EXERCISE GOAL:
Pull every line of the entries that has the word "with".

Start of Block

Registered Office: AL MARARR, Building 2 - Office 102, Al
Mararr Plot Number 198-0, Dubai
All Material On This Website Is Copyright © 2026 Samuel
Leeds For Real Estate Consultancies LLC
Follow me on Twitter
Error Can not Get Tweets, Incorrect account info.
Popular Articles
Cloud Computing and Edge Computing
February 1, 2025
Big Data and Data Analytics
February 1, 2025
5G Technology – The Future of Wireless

End of Block
Start of Block

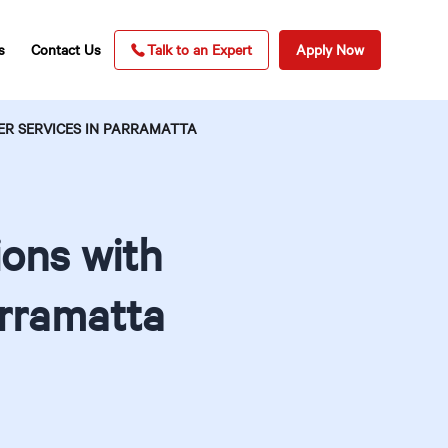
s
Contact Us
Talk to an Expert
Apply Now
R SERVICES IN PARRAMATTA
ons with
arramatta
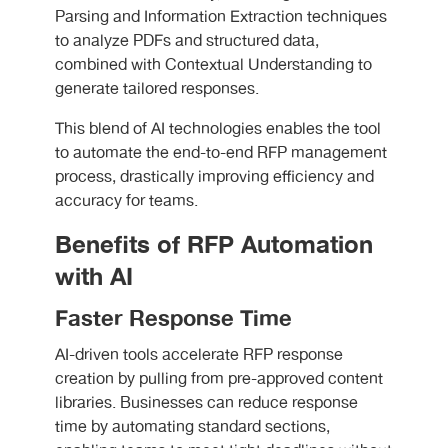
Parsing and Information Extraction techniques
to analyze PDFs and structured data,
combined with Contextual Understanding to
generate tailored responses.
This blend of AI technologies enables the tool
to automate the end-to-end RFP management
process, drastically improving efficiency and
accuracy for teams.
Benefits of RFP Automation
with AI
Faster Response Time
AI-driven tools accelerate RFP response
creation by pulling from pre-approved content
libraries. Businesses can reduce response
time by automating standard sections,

End of Block

COMPLETED TASK:
ons with
combined with Contextual Understanding to
with AI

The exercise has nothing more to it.